**Instructions to follow**
Below is a listing to copy exactly; no image goes into the copy.

**Data below**
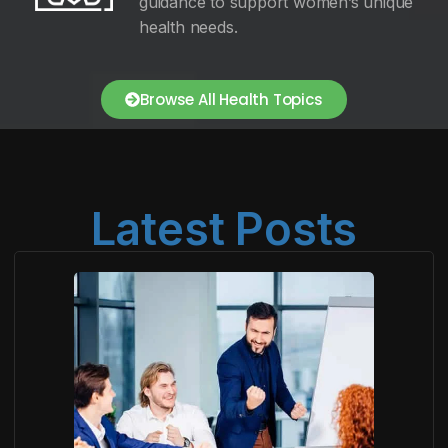
guidance to support women’s unique
health needs.
Browse All Health Topics
Latest Posts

**Answer box**
guidance to support women’s unique
health needs.
Browse All Health Topics
Latest Posts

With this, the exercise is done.